The child stuck her tongue out. It was purple. Kanna blinked; Hazi had been born with a blue tongue. Well, sometimes even children in good health changed colors… “No!” she grumped, folding her arms across her chest. “Not full of water, made of water!”
Kanna sighed. “Did Dada tell you what dysphoria feels like?”
Hazi slumped her shoulders in a sulk. “No,” she mumbled. “I tol’ him what I felt like an’ he said go find you and tell you ’cause it sounds like dys-pho-ri-a and if I got that then it’s a bad thing. He said I shoul’ mention his brother.”
Kanna recoiled, despite herself. Her mate’s brother had become one of the shapeless and gone mad. The fear blossomed in her throat, cutting off her air. If Hazi became shapeless…
“No,” she whispered, shaking herself off. She reached out and touched her daughter’s dark mane, ran her thumb along the soft cheeks. “No, sweetheart, you’re not going to be like Dada’s brother.
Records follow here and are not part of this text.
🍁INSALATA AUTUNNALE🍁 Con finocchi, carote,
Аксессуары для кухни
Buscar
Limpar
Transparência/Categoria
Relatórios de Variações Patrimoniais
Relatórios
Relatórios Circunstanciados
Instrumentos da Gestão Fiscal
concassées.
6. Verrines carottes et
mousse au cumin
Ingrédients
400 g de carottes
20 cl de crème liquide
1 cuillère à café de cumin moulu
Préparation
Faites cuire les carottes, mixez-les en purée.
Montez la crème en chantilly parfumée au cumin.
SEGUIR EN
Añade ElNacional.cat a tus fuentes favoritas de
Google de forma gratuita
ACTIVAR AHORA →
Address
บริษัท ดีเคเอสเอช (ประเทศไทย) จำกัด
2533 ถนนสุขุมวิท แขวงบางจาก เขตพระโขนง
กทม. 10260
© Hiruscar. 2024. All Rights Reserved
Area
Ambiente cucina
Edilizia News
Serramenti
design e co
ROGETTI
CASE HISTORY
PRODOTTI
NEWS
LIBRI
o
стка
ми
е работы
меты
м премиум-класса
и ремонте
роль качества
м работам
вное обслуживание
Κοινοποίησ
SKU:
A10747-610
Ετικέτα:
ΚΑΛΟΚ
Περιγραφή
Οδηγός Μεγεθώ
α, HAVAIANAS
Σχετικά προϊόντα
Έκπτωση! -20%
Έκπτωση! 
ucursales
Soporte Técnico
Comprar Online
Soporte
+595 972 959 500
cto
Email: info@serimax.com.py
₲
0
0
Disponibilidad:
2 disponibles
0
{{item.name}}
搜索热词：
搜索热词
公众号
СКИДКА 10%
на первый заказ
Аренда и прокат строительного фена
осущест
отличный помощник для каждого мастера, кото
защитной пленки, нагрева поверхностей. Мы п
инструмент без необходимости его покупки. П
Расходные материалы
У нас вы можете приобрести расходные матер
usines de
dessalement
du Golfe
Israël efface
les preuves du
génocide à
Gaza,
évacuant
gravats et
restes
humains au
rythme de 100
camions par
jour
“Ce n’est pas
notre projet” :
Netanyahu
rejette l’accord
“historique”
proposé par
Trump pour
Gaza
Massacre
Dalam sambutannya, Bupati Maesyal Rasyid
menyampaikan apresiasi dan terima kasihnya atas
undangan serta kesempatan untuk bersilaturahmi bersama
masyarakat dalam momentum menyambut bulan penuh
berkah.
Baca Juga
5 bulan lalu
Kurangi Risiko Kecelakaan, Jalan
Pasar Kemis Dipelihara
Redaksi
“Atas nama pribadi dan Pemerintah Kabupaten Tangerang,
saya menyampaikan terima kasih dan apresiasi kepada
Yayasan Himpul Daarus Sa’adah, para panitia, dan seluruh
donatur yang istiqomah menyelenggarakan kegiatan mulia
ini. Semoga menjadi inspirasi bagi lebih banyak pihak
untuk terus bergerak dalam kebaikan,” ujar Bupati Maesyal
Come with me; I’m going to leave you with Dada while I go talk to the herbologist. There might be an illness going around that’s making you feel funny.”
Hazi took her mother’s hand and scuffed her feet all the way to her father’s workshop, where the hill-shouldered man sat over a pottery wheel and shaped clay with paw-like hands. “Dada!” she called, running up to him as soon as Kanna released her hand. “Mama’s gonna talk to the herbogist–”
“Herbologist, honey.”
“Herballagist.” Hazi stuck her tongue out. “And gonna ask if I’m sick.”
Tenyu looked up from his work and met his mate’s troubled gaze. She mouthed no over their daughter’s head, forced a smile, and walked down the slope towards the dirt path that wound towards the center of their village.
“Okay,” Tenyu sighed, pushing the rim of his work-in-progress to correct a fold in the lip. “Tell me again how you feel.”
“My skin’s a scratchy wool sweater in summertime,” Hazi diligently repeated, pleased with her newfound metaphor. “An’ my insides feel like they’re made of water.” She frowned, plopping down next to her father’s stool. “An’ my bones kinda ache.”
The Merre potter kept himself busy with his work, wondering when she would list the fourth common symptom of dysphoria: a growing exhaustion that would lead her to sleep more than a few hours a day, giving her body time and rest to begin its first evolution towards a new skin and shape.
The shapeless were the only ones who ever changed as children, and they never stopped once they began.
As Tenyu worked in silence, Hazi yawned.